I keep hearing how GOP US Senate candidate Mike McGavick is such a shrewd political operator… how he engineered Slade Gorton’s, triumphant, come-from-behind return to the Senate, and how we shouldn’t underestimate him. And then he goes and does something like this.
Barely pausing to take a breath, Iran announced with defiance that it is pursuing further nuclear capabilities and that it wants Israel wiped off the map.
The international community has rightly turned, for now, to diplomacy, but thus far Iran seems to be growing more defiant. Iranian president Mahmoud Ahmadinejad recently said, “Our answer to those who are angry about Iran achieving the full nuclear fuel cycle is just one phrase–We say, ‘Be angry at us and die of this anger.'”
So, what now? More violence? More words? How do we get across to the people of Iran that their government is, by these actions, isolating itself from the world community? How do we make it clear to Iranians that denying the Holocaust is unacceptable?
The answer: soccer.
Don’t bother waiting for the punch line, you’ll never find one. (At least not one McGavick intended.) Writing in The Weekly Standard, McGavick apparently argues that the best way to make Iran “understand the consequences associated with its headlong push towards developing nuclear weapons”… is to ban its soccer team from competing for the World Cup.
Really.
McGavick takes the time to write a major foreign policy piece for a national publication, and this is what he comes up with?
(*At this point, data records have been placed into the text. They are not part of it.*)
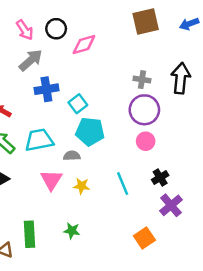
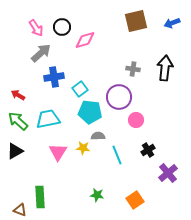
purple circle: (144, 110) -> (119, 97), moved
gray semicircle: (72, 156) -> (98, 136), moved
yellow star: (82, 186) -> (83, 148), moved
purple cross: (171, 205) -> (168, 173), moved
green star: (72, 231) -> (97, 195), moved

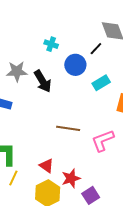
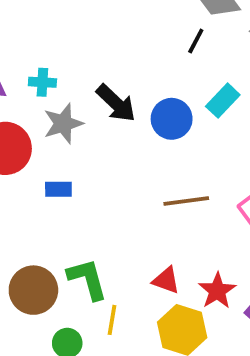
cyan cross: (51, 44) -> (42, 82), moved
blue circle: (75, 65) -> (172, 119), moved
black arrow: (43, 81) -> (116, 103), moved

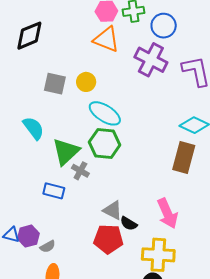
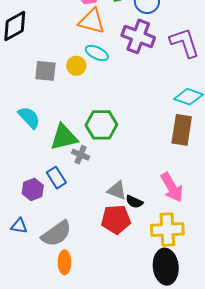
cyan ellipse: (105, 113) -> (97, 53), moved, size x0.7
green triangle: (66, 152) -> (64, 137), turned 36
blue rectangle: (54, 191) -> (56, 178), turned 50
purple hexagon: (28, 236) -> (33, 189), moved
gray semicircle: (48, 247) -> (56, 234), size x2.0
The key to heading off nuclear proliferation in Iran is to ban its soccer team from international play? And I suppose, if that drastic measure doesn’t work, then we can resort to nuking them, huh Mike?
McGavick’s proposal not only provides a stunningly simplistic analysis of international diplomacy, it is also utterly ridiculous from start to finish. First, McGavick goes out of his way to reveal that he has played rugby for 25 years… a great line if you’re trying to pick up voters in a bar, but not exactly testament to his foreign policy credentials. Then a full third of McGavick’s 1000-word piece goes on to discuss similar sanctions against South Africa’s rugby team during the 70s — as if that was the key to ending apartheid — while ignoring the fact that the South African sanctions were aimed at the white, minority electorate who held political control, whereas the Iranian people are virtually powerless to remove their hardline mullahs, short of armed rebellion.
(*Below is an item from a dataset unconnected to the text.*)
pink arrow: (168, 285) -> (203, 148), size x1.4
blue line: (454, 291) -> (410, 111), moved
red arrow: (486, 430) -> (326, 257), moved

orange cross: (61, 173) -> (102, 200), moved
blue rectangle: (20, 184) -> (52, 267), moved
But perhaps the most shockingly stupid passage in McGavick’s piece was this:
If they are allowed to play this coming June, Iran will begin the competition in Nuremburg, Germany. Think of it! Nuremburg! In the same stadium, Frankenstadion, where the Nazi youth first practiced how to march in 1931, and right across the street from where the infamous 1937 Nazi political rallies took place, the Zeppelin Field.
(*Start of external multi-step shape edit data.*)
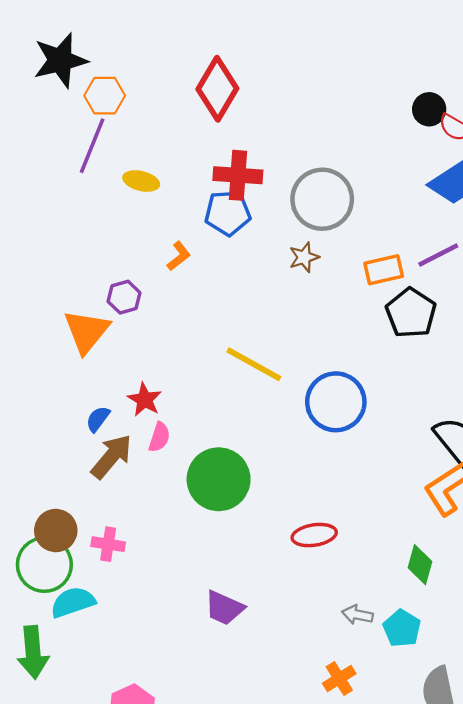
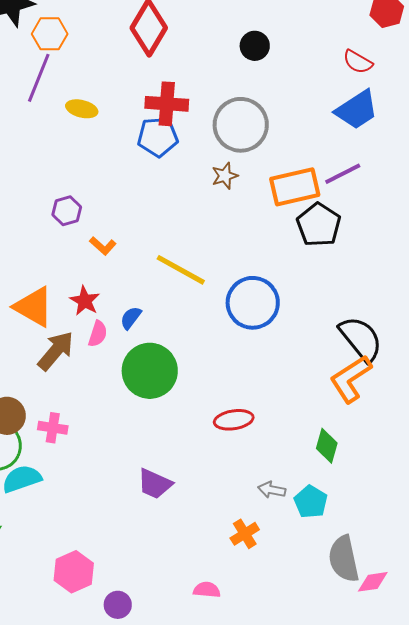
black circle: (429, 109) -> (255, 46), moved
orange L-shape: (179, 256) -> (103, 246), moved, turned 80
orange rectangle: (384, 270) -> (295, 187), size x1.4
orange triangle: (87, 331) -> (34, 307), moved, turned -39
blue semicircle: (98, 419) -> (131, 318), moved
orange cross: (339, 678) -> (245, 534), moved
It is insane to think that Iran, which has publicly declared that the Holocaust never took place, should play on that field as though nothing is wrong.
Uh… yeah, because you wouldn’t want to um, taint the hallowed grounds of Frankenstadion with anti-semites.
I mean… what the fuck? Sure, it’s not fair to take those couple paragraphs out of context, but they sure as hell come off as a tribute to the glories of 1930s Nazi Germany. You’d think a staffer might have tried to edit this before sending it off to the Standard.
But McGavick’s proposal not only paints him as a foreign policy lightweight (not to mention a lousy writer,) it also suggests a bit of ignorance about international soccer. Iran is currently ranked 22nd worldwide (and on many independent polls, much lower) and had the misfortune of drawing an incredibly tough first-round grouping with both Mexico (6) and Portugal (8).
You want to stick it to the Iranian people? Let them watch their beloved team have their heads handed to them by the Mexicans, followed by a good ol’ fashioned Portugese ass-whooping. The smart money says that two games into the competition, Iran’s World Cup ambitions will be over.
Still, the purpose of art, sports, and cultural exchanges such as the World Cup is to bring people closer together, and McGavick’s call to politicize the games is contrary to the very ideal of international competition. “The goal of Olympism,” explained Baron Pierre de Coubertin, who founded the modern Olympics, “is to place sport at the service of the harmonious development of man, with a view to encouraging the establishment of a peaceful society.”
Or, I suppose, we could just follow McGavick’s advice and use it as just another tool in our nearly three-decades-long political spat with Iran.